Title: Re: GroovyUME and SNES resolution
Post by: Dr.Venom on January 22, 2013, 03:34:16 pm
The 512x225 resolution is correct behaviour for mainline UME and GroovyUME. It does this because a real SNES has both a low-res (256 horizontal pixels) and a high-res mode (512 horizontal pixels). So it chooses to open the high-res mode in case a game uses this, and for the games with the low resolution it simply doubles the horizontal resolution internally. You won't notice the difference on CRT.

If you're thinking the screen is somehow stretched, then it's because the vertical resolution is 225 for the SNES driver, while it opens a 240 vertical resolution screen on your PC.  You can resolve this by installing a modeline that has the exact 512x225 resolution. Otherwise you can run it with the "-cleanstretch" option. That way it will not stretch the game vertically from 225 to 240 pixels.
Title: Re: GroovyUME and SNES resolution
Post by: legonzo on August 25, 2014, 02:04:39 am
Hello, i'm new on the forum,
i have recently built a pc dedicated to he emulation of old console/arcade systems.
It is plugged via UMSA + crt_emudriver (15khz) on a CRT tv.

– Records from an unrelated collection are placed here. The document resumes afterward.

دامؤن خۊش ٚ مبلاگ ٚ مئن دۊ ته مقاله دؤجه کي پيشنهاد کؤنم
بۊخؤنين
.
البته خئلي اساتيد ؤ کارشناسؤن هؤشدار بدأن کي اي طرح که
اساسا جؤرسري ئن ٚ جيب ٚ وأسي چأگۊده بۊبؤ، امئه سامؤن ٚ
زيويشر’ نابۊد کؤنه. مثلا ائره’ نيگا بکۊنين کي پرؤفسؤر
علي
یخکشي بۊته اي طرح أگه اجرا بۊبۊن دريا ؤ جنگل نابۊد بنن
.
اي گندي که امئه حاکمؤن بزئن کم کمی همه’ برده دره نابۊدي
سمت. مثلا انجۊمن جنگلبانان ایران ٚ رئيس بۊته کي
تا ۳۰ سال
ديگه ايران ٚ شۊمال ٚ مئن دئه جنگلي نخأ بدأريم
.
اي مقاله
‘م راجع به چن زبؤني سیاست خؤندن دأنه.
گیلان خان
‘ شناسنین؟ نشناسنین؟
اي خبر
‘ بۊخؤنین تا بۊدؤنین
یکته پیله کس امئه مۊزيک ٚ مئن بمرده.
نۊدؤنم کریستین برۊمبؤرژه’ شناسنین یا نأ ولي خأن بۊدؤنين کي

I would like to move up this topic because i'm using groovyUME and i don't understand why the chosen resolution by switchres for snes games is 512 x 225.
I understand that 512 is the double for the snes horizontal resolution (256), and that the rendering is exactly the same with 512 than 256 (pixels are doubled thus no stretching). I understand also that snes has several high resolution mod amoung them 512x224. But why shall switchres choose this 512 while it has the possibility to choose the right resolution 256x224 which is present in the list of available resolution in arcade_osd. If the games tells switch res that it is running in 256x224 shouldn't it switch to 256x224?

I have an other thing i don't understand : when i'm launching a european 50hz game, groovyUME launches it in 60hz. Is it something related with bios (snes.zip) ?

thanks in advance
Title: Re: GroovyUME and SNES resolution
Post by: Haze on September 01, 2014, 02:01:55 pm
the SNES can mix lines of 512 and 256 resolution on the same screen, you don't know this in advance, so the only way to support this is to double the 256 lines so they can be mixed properly with 512 ones, therefore the output resolution is always 512 wide.

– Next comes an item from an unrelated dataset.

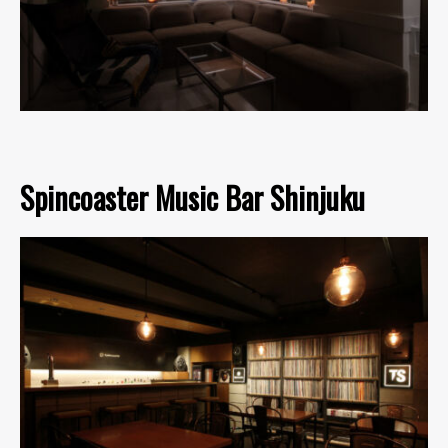
Spincoaster Music Bar Shinjuku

Snes is a lucky case compared to some, things like the PC-Engine end up having to output 1280 wide resolutions just to handle this which is also unfortunately rather slow in software.
Title: Re: GroovyUME and SNES resolution
Post by: Calamity on September 03, 2014, 05:24:39 am
Hi Haze,

It would be a godsend if eventually MAME/MESS could report all the known resolutions used by a system in its XML.

So instead of a single line like this:

Code: [Select]
<display tag="screen" type="raster" rotate="0" width="1088" height="242" refresh="59.826098" pixclock="21477270" htotal="1365" hbend="64" hbstart="1152" vtotal="263" vbend="18" vbstart="260" />
you would have an array of them. This way we could know which video modes might be required beforehand.

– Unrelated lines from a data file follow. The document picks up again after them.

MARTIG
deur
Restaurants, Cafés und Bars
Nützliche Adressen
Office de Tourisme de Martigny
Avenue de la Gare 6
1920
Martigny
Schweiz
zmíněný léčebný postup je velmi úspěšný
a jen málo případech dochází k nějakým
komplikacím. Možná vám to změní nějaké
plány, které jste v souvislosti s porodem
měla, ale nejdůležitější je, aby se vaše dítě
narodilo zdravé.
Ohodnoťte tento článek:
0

I think it would make for a better documentation of the systems, because accurate information on this is very difficult if not impossible to find.

At the same time I can see the difficulty of putting this information together, specially for home computer systems which programmers used all sort of video hacks to achieve non standard modes.

But for console and arcade systems that are known to switch resolutions several times it would be great to have this well documented at some point.